# puppies



## arc (Oct 23, 2013)

hi,my first post! had some bad luck with a puppy we recently got. Had him for 3 days before he became very unwell and sadly he died aged 9 weeks on Monday. Heartbroken doesn't come close. However the children all still want a puppy so looking again. i'm very nervous about a similar problem happening again. our puppy had isospora coccidiosis and giardiasis. The vet tried eveything for a week but in the end , just as it looked like he was getting better, he suddenly got worse and was in pain. Would really appreciate any advice on breeders. We are in essex and if the colne valley puppies have a good reputation? Many thanks


----------



## Marzi (Sep 17, 2012)

What an awful experience for you. I am so sorry it must have been a traumatic time for the whole family.
I'm sorry I cannot advise re breeders in Es**** but I just wanted to express sympathy.


----------



## arc (Oct 23, 2013)

thank you. It is still heartbreaking.


----------



## arlo (Mar 11, 2013)

I am so sorry you had such a terrible experience, do you know if your puppy was the only one in the litter to be effected. Good luck in your search for a new puppy. I hope you will be able to find a new puppy soon, I spread my net quite wide on the second pup we got, as there are not alot of breeders near where we live, I think the right puppy is worth a journey. Look forward to hearing you have found the right little one for you.


----------



## Lexi&Beemer (May 5, 2013)

So sorry and sad for your family and though so heartbreaking, lovely that your family got to take care of the little one with such love. As I am across the ocean I can't be much help. But what a loving and caring family for a lucky puppy to be. 

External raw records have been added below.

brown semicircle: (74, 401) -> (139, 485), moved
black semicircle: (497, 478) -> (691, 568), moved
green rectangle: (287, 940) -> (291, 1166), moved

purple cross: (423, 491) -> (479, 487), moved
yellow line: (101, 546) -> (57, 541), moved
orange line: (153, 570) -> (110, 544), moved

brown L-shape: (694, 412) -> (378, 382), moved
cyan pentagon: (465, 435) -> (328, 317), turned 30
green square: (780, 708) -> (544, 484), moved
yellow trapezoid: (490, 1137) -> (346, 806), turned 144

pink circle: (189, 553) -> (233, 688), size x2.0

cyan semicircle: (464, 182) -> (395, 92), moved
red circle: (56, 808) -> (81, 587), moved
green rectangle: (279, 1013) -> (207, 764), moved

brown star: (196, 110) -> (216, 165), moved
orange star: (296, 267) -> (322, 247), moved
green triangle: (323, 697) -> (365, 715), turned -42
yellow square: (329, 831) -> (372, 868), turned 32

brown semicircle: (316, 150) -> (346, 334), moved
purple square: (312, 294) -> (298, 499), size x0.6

Sent from my iPhone using Tapatalk 2


----------



## arc (Oct 23, 2013)

thank you. the last week was a roller coaster of emotions. I did tell the breeder of the problem, but I'm guessing I chose the wrong breeder as she has not been interested at all. She says all the other pups and mum were fine.


----------



## RuthMill (Jun 30, 2012)

I answered your other thread. Please look at the advice on the stickies in the puppy forum - there's a wealth of help and guidance for finding a puppy. I really hope you find a great breeder and a healthy puppy. Terrible that you've experienced such sadness.


----------



## RuthMill (Jun 30, 2012)

arc said:


> thank you. the last week was a roller coaster of emotions. I did tell the breeder of the problem, but I'm guessing I chose the wrong breeder as she has not been interested at all. She says all the other pups and mum were fine.


Sorry your breeder has not supported you through this. It's so sad to hear these heartbreaking stories. 

Please have a look at JoJo's website. Google "My Dogs Life" it has a wealth of information too.


----------



## JoJo (Mar 2, 2011)

Oh what a sad story, so very sorry to read this. I hope you find a puppy soon and find comfort in your new puppy. xxx


----------



## arc (Oct 23, 2013)

That's great. Thank you for your help x


----------



## fairlie (Sep 7, 2013)

So sorry for your families loss, it must be awful. Good luck in your search!


----------



## LynP (Jul 28, 2013)

So sorry for your loss - definitely know how you feel as we lost our Westie puppy early this year at 11 weeks. We felt very anxious as well about getting another puppy and after lots of research decided to get a Cockapoo. We collected our Teddy in August from Broadreach in Cambridge and are absolutely delighted with him (although the first few weeks we were probably quite over-protective). We couldn't imagine life without him now. Just do your research and make sure you check out the breeders with regard to health checks, etc. Good luck and hope you find your new puppy very soon.


----------



## Lowestar (Oct 16, 2013)

I am so very sorry that you have had to go through this, and disheartening that the breeder was not more sympathetic or helpful.

Thinking of you.


----------



## Cat 53 (Aug 26, 2012)

So sorry for your loss, it's horrible for you and your family. We lost a tiny little puppy to distemper many years ago and I don't think you ever really get over it. However take a deep breath, pick yourself up and start again. The pup for you is out there. Good luck.


----------



## arc (Oct 23, 2013)

Thanks guys. I don't think I will ever get over it because you feel so responsible. Even though it came from the mum. Well after a lot if research this week, emails, texts and phone calls with many breeders we went last night to a breeder. She was so nice and so knowledgeable and her dogs and puppies were kept in the best condition. We chose a champagne coloured boy who is just under 3 weeks old. He will come home in December which is perfect. A fresh start and an incentive to get organised for Christmas early!! I'm sure this time we have got it right!!!


----------



## Marzi (Sep 17, 2012)

How exciting - and I am so pleased for you. 
Anytime you want to share pics, name etc etc we'll all be waiting!


----------



## fairlie (Sep 7, 2013)

Fantastic! What a nice Christmas present he will be for the whole family.


----------



## arc (Oct 23, 2013)

I'm so excited. I think the next 6 weeks will go so slow. Bit nervous as well but asked so many questions and got all the answers I needed to hear. I think Buddy will be the name. Pictures to follow !!


----------



## wilfiboy (Sep 18, 2010)

Congratulations on finding Buddy, I'm sure everything will be fine xxx


----------